▶ **WHAT TO DO**:
Beneath this line are the data; copy exactly the part of them that opens with the line containing "treatments and routine" and closes with the line containing "must be personable", and only that part.

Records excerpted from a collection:
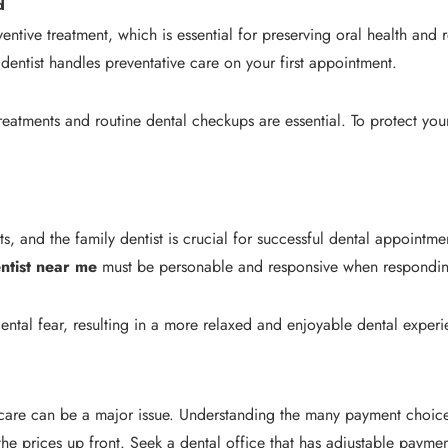
d
ventive treatment, which is essential for preserving oral health an
entist handles preventative care on your first appointment.
treatments and routine dental checkups are essential. To protect your
, and the family dentist is crucial for successful dental appointmen
entist near me
must be personable and responsive when responding
ental fear, resulting in a more relaxed and enjoyable dental experi
 care can be a major issue. Understanding the many payment choices
f the prices up front. Seek a dental office that has adjustable pa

▶ **SOLUTION**:
treatments and routine dental checkups are essential. To protect your
, and the family dentist is crucial for successful dental appointmen
entist near me
must be personable and responsive when responding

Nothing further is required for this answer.